The cookie packages had a message on the label that was addressed to the "EPA Staff" from "America."
"Thank you so much for all you do. You save lives. You make the world better," the packaging read.
"On the back of each package of chocolate chip cookies was a personalized story from people from around the country who suffer from asthma and other ailments," according to the Washington Examiner.
Donald Trump's budget plan, which was released on Thursday, calls for cutting the EPA's budget by 31 percent and laying off 3,200 agency employees.
The director of the White House Office on Management and Budget, Mick Mulvaney, indicated Thursday that the president's views on climate change largely dictated the cuts to EPA funding.
"As to climate change, I think the president was fairly straightforward, we are not spending money on that anymore," Mulvaney said. "We consider that to be a waste of your money."
The EPA has had a controversial history that may have also contributed to the proposed budget cuts.
In 2015, the EPA dumped one million gallons of wastewater into the Colorado river. EPA officials were using heavy machinery to look around the Gold King Mine when they triggered the release of wastewater containing heavy metals.
"It doesn't look like water; it just looks like sludge," said Deputy Stephen Lowrance of the San Juan County Sheriff's Office at the time.
The EPA was reportedly investigating the matter.
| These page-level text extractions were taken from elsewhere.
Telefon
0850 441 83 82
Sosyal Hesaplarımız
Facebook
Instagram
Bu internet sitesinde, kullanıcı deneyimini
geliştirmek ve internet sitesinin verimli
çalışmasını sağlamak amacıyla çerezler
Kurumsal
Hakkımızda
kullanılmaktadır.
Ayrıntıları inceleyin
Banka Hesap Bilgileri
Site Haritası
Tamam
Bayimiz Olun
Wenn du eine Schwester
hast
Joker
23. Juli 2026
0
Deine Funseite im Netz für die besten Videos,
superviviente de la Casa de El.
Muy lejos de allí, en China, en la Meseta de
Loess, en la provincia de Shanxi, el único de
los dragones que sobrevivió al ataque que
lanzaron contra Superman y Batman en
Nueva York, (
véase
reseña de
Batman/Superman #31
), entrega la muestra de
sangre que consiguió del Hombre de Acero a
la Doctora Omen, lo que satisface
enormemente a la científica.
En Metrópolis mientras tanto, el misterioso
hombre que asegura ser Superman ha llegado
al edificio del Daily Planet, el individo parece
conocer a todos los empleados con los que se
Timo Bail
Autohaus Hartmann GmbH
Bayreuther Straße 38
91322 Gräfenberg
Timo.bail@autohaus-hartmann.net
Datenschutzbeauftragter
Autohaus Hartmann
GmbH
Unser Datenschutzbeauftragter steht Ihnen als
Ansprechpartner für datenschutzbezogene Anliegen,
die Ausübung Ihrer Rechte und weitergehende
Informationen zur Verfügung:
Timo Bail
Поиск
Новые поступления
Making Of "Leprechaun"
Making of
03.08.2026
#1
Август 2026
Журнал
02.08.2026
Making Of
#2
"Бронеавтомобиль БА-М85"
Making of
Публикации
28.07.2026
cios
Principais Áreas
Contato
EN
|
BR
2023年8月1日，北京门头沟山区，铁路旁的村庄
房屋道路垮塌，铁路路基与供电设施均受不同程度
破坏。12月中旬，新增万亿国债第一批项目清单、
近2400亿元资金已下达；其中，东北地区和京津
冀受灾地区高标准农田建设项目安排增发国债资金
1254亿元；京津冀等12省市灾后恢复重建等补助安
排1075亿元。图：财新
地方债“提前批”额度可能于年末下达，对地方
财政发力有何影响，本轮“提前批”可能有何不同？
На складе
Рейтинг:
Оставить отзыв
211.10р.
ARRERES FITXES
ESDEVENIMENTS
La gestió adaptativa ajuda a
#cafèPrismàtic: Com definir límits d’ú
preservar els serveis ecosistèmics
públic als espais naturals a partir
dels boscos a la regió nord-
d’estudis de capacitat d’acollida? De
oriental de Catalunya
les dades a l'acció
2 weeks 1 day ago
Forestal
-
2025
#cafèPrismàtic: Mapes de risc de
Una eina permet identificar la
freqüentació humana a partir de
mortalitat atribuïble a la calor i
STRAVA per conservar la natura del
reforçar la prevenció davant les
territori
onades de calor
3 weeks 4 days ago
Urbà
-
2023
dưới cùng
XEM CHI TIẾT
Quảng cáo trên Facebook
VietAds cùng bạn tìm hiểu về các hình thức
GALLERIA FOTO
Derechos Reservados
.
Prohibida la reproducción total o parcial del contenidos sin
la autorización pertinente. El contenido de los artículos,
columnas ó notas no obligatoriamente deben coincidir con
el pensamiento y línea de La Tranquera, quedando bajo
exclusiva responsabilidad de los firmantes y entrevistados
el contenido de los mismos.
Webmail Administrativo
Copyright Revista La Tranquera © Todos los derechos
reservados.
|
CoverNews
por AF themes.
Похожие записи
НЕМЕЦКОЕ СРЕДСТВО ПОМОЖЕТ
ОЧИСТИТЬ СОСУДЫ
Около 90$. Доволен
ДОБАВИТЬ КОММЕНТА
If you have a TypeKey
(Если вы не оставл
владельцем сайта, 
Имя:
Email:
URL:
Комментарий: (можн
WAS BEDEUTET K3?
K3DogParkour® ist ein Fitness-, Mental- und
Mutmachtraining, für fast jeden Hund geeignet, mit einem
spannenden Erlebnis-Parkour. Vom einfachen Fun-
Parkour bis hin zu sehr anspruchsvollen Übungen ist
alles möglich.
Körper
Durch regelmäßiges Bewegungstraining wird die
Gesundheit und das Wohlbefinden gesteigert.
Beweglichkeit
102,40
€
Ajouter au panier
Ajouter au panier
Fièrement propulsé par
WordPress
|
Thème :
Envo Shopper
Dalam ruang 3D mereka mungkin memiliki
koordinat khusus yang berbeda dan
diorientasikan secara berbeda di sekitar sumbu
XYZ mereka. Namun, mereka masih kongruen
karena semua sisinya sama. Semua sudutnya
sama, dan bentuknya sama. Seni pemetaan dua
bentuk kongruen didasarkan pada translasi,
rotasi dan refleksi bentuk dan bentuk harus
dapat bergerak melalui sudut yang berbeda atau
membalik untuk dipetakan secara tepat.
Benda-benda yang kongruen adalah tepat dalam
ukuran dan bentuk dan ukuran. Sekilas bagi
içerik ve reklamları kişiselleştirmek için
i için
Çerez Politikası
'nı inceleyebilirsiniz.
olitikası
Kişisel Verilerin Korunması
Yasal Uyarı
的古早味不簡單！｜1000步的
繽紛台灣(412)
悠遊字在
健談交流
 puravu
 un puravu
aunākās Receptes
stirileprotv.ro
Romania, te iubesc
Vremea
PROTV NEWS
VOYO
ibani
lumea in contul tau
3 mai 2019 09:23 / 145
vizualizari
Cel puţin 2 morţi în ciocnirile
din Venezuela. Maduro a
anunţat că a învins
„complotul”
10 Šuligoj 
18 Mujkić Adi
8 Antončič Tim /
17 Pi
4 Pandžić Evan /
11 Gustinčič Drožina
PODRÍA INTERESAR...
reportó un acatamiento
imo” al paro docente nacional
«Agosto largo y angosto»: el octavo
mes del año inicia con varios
In September 2016, it was reported that senior EPA officials did not take action after an intern filed a complaint alleging that an environmental scientist at the agency sexually harassed her.
The following month, a notorious pornography watcher at the EPA admitted to masturbating while at work, the Washington Free Beacon reported, citing documents obtained through a Freedom of Information Act request.
The employee was a geologist in the EPA's Office of Air and Radiation and spent an average of two to six hours a day watching porn on the job.
In stark contrast to Trump's proposed EPA budget cuts, the Obama administration created many new regulations that led the EPA to impose nearly 200 million hours of paperwork to comply.